Give back each line of the data exactly as it reads, minus the pictures.

RECORDS PROVIDED section start

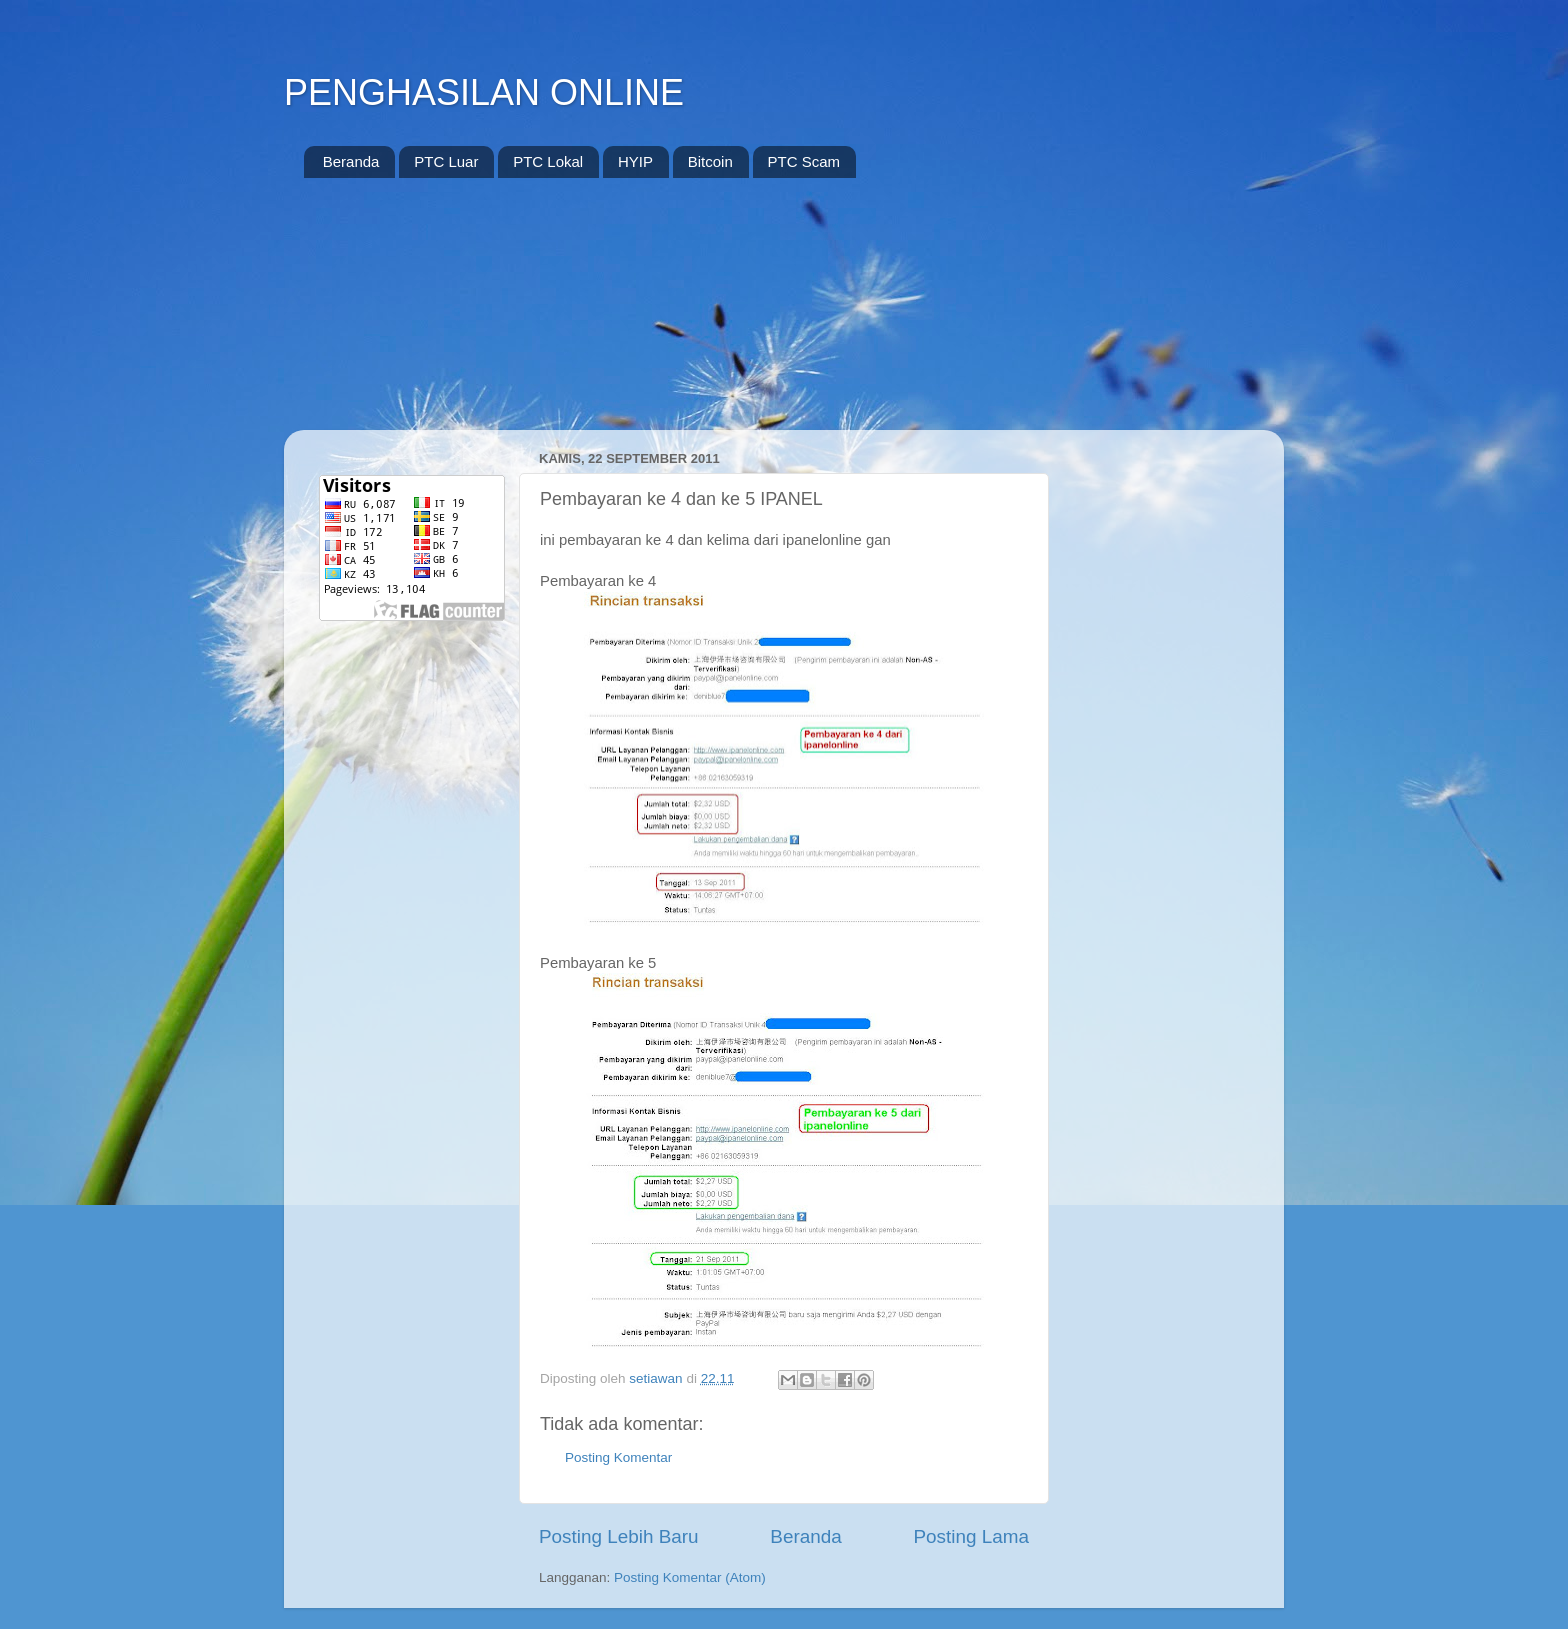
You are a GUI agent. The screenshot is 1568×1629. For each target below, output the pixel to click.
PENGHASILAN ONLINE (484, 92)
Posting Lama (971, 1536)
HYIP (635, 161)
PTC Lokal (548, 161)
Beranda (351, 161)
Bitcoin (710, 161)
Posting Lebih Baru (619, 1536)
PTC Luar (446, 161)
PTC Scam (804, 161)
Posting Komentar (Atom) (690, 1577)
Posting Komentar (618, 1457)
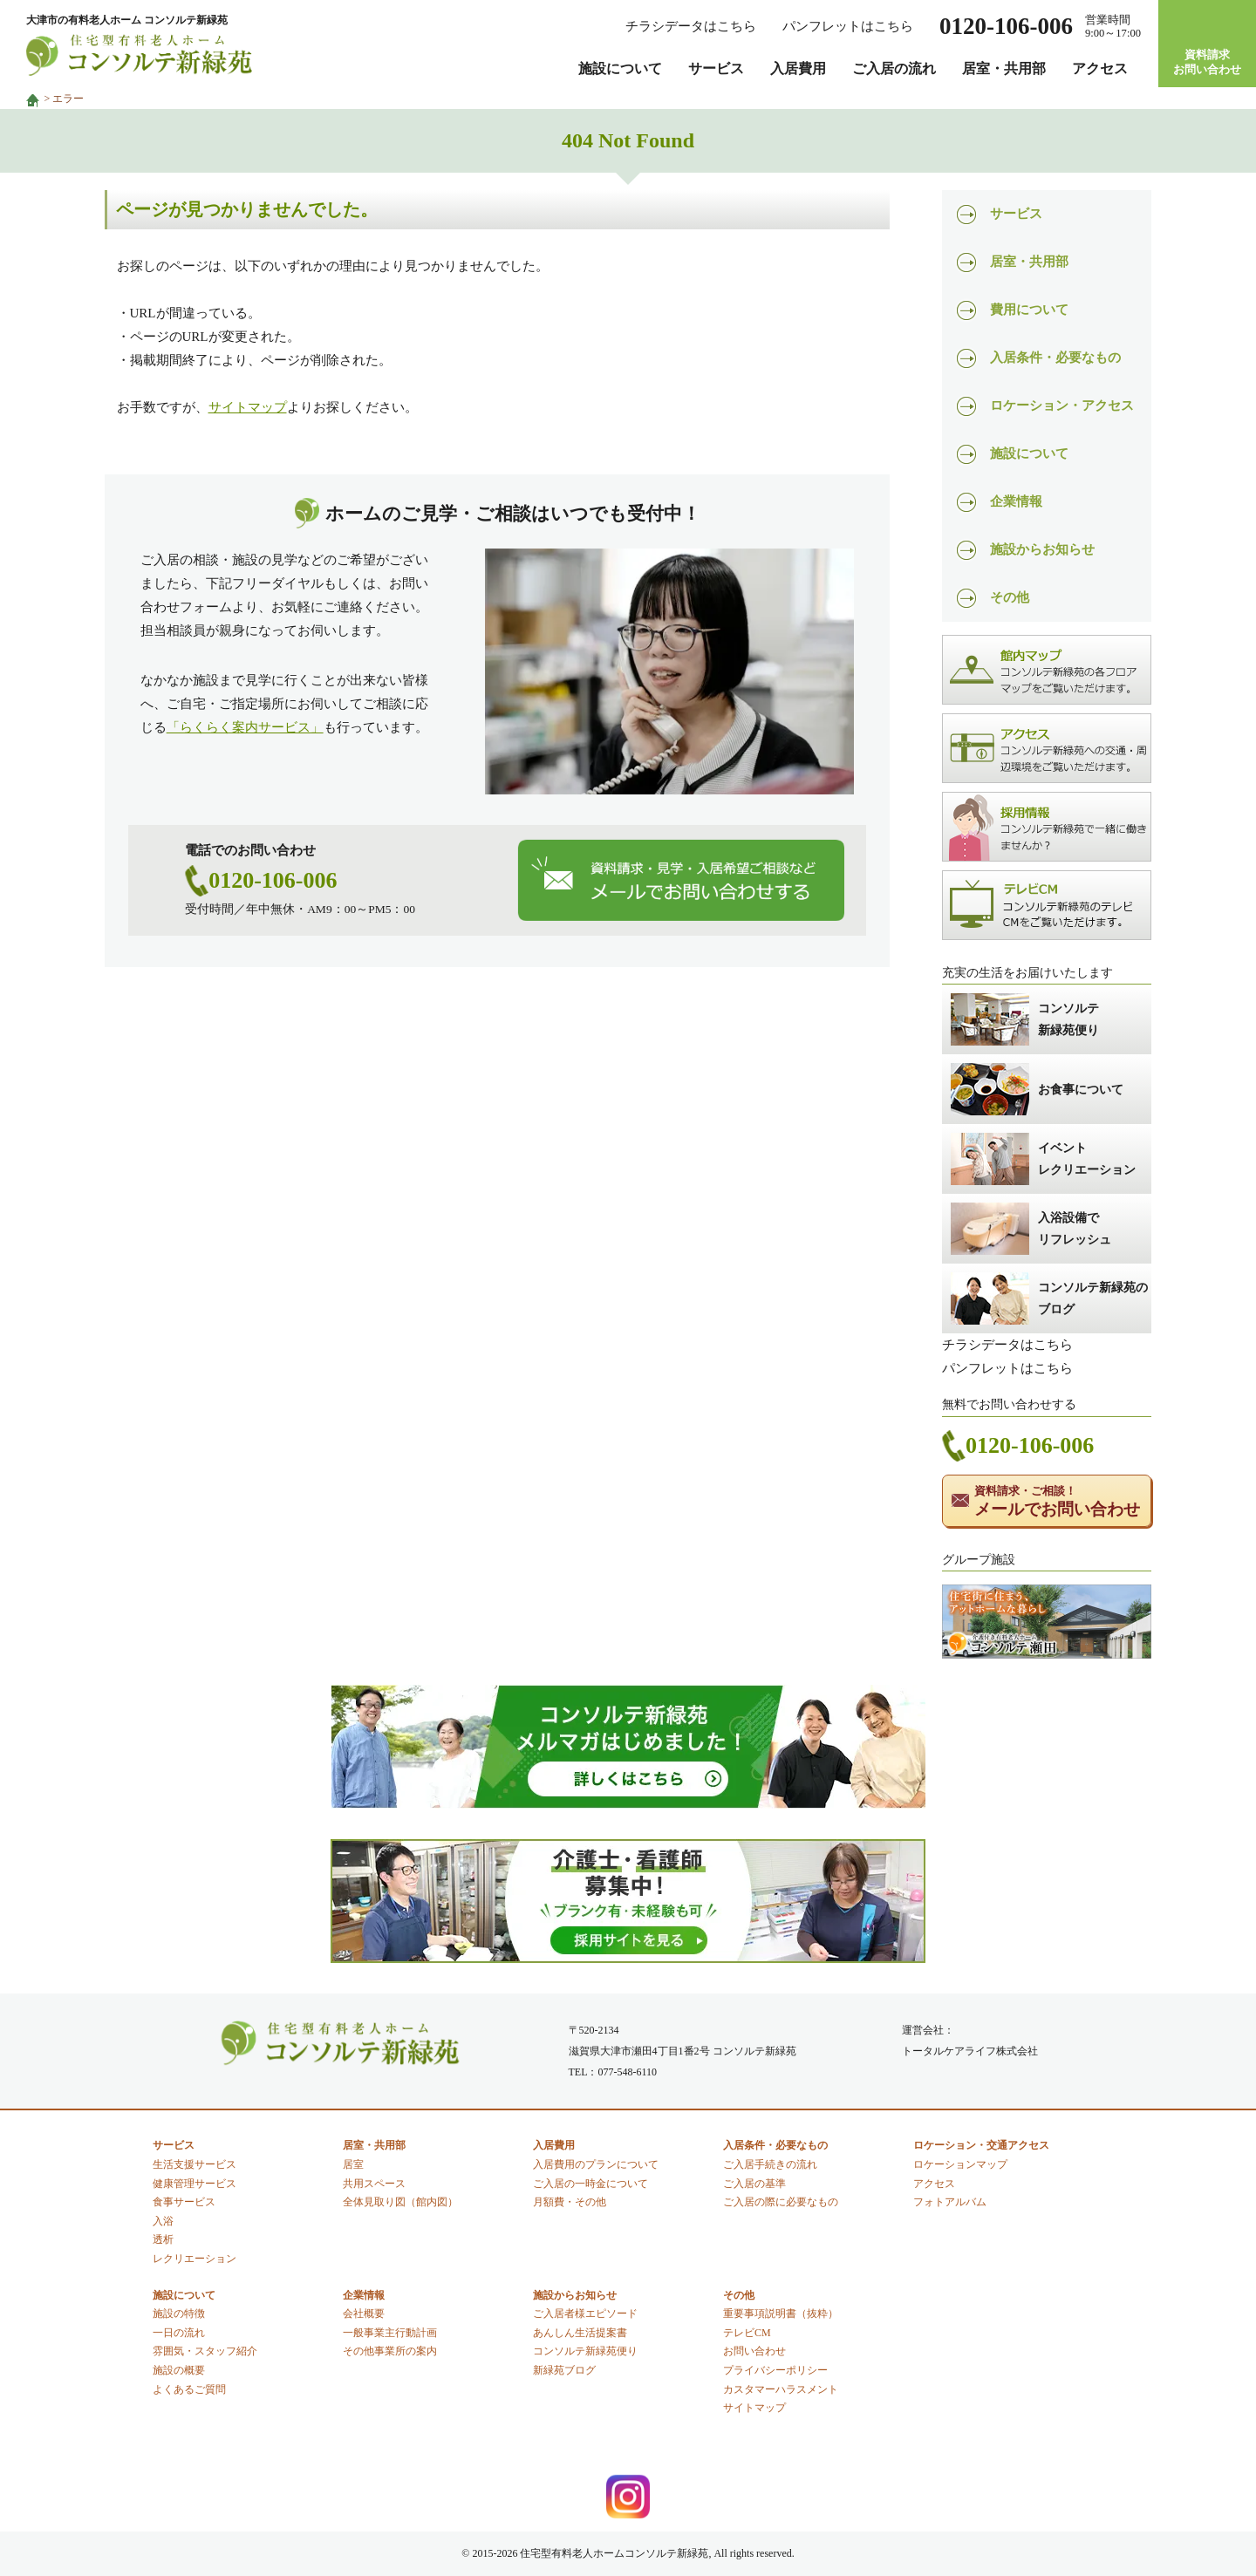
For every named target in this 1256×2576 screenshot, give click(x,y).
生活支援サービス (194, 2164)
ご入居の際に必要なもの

RECORDS PROVIDED section end

*PROBLEM SOLUTION*:
You are a GUI agent. The screenshot is 1568×1629. For each target below, output the pixel to click.
PENGHASILAN ONLINE (484, 92)
Posting Lama (971, 1536)
HYIP (635, 161)
PTC Lokal (548, 161)
Beranda (351, 161)
Bitcoin (710, 161)
Posting Lebih Baru (619, 1536)
PTC Luar (446, 161)
PTC Scam (804, 161)
Posting Komentar (Atom) (690, 1577)
Posting Komentar (618, 1457)
For every named target in this 1256×2576 screenshot, give click(x,y).
生活支援サービス (194, 2164)
ご入居の際に必要なもの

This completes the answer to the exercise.